The Armorize screencast embedded in the article is really wonderful. It's concise, full of information, and clear enough to duplicate the steps on your own. A nice 5-minute detective story.
This whole mysql saga was an excellent reminder to turn Java off again. I'd enabled it a few weeks ago for a site that I simply had to use and then promptly forgot to disable it afterwards.
If you use Firefox, the NoScript add-on has the option to block Java applets from any sites that you haven't specifically marked as being trusted. It can also block unwanted JavaScript, Flash, Silverlight and other plugins. (http://noscript.net)
Well, it may be that the frightening reality is such that supply is so abundant that a single site with 12m dailies doesn't demand the prices one might expect.
its hard to say, but generally the public postings like that are a cover up to cover tracks.
you might imagine that no one ever puts such offer on public (or private with everyone having access to it) kind of boards.
its a very usual thing to do, at least, back in the day <strikeout>we</strikeout> they were doing that every time we weren't 200% sure of our tracks or for highly advertised targets (yeah you risk less hacking a whole ISP than you do hacking a nooby site such as mysql.com)

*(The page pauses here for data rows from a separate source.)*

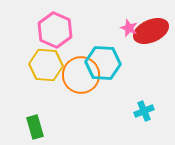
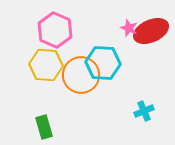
green rectangle: moved 9 px right
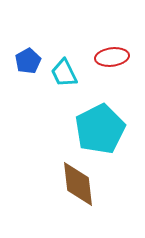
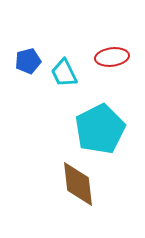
blue pentagon: rotated 15 degrees clockwise
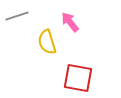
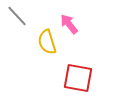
gray line: rotated 65 degrees clockwise
pink arrow: moved 1 px left, 2 px down
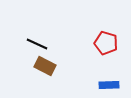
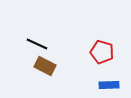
red pentagon: moved 4 px left, 9 px down
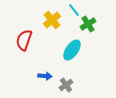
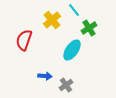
green cross: moved 1 px right, 4 px down
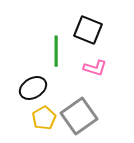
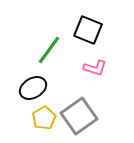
green line: moved 7 px left, 1 px up; rotated 36 degrees clockwise
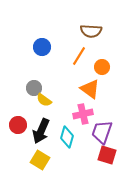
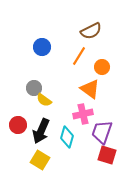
brown semicircle: rotated 30 degrees counterclockwise
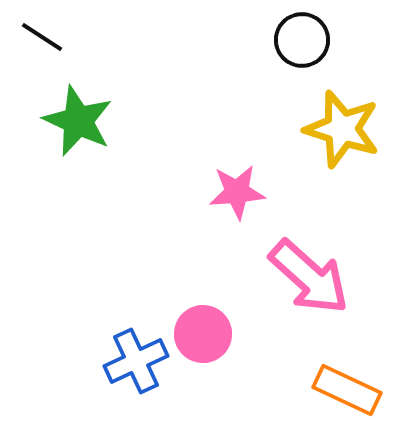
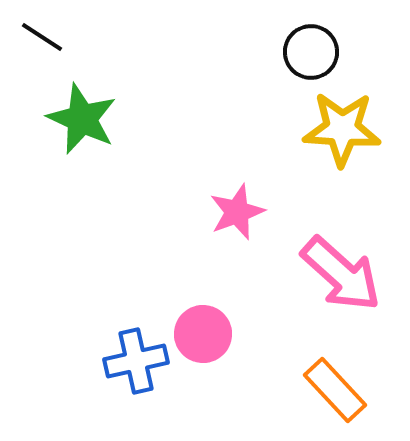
black circle: moved 9 px right, 12 px down
green star: moved 4 px right, 2 px up
yellow star: rotated 14 degrees counterclockwise
pink star: moved 20 px down; rotated 16 degrees counterclockwise
pink arrow: moved 32 px right, 3 px up
blue cross: rotated 12 degrees clockwise
orange rectangle: moved 12 px left; rotated 22 degrees clockwise
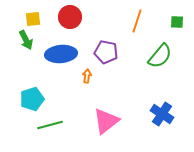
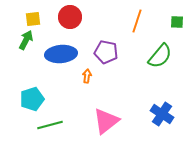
green arrow: rotated 126 degrees counterclockwise
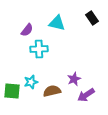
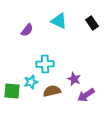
black rectangle: moved 5 px down
cyan triangle: moved 2 px right, 2 px up; rotated 12 degrees clockwise
cyan cross: moved 6 px right, 15 px down
purple star: rotated 24 degrees counterclockwise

It wasn't sold for $3K, as far as I can tell. The screenshot linked to reads "Don't bother calling if you don't have $3K". Now that might mean asking price or it might mean an order of magnitude, but it certainly seems like the domain was positioned as on auction.
You also have to figure it's very temporary root access, until a real root user repairs it from an uncompromised offline backup. It's not like they're selling the entire MySQL site in perpetuity for $3k.
Flash is likely the single most installed software in the world. Consider how many Windows, Mac, and Linux desktops and Android devices have Flash. Thus, Flash is an extremely popular target for bad guys.
Because plugins run under their own process. Not subject to the sandboxing you'd find in Chrome/Safari for instance. Plugins are given pretty high trust.
I always browse with all plugins and java disabled. If a site uses Flash, I typically will just move on unless it's something absolutely essential to what I'm doing. Surprising how many sites that use Flash don't have any usable fallback for clients that don't support it or have it disabled.
I don't think I've come across a Java applet in the last 5 years. I see NO need to allow Java in the browser unless it's for a trusted, internal-use application.
Good move. I suppose the most vulnerable are those driving desks being forced to use IE7, Standard Operating Environment that runs these plugins or some internal business application requires them.
I decoded the scripts on some recent WordPress blogs that were hacked. It would try to exploit Java first, then Flash if that didn't work, and then a couple other things if I recall correctly.
I went to mysql.com this morning and Symantec popped up with a "malware detected" message. Do we know which browsers are vulnerable, and how to tell whether I'm infected?
Well, currently the malware itself is not detected. OK, some anti-virus solutions detect the piece of malware as suspicious or as a packed executable (which is suspicious of course). But those detections are just based on the inner working of the executable or how it behaves. It's not being detected by anti-virus definitions, that will be a matter of time before anti-virus providers will add definitions for this piece of malware.
In reality - how many people actually downloaded it from the website, rather than running "{yum/apt-get} install mysql-server"? The documentation is a different issue - probably much more popular than downloads themselves.
Seriously, I'm not a fan of Java, but still, a software suite?
Anyway, it's quite hard taking that article seriously after that.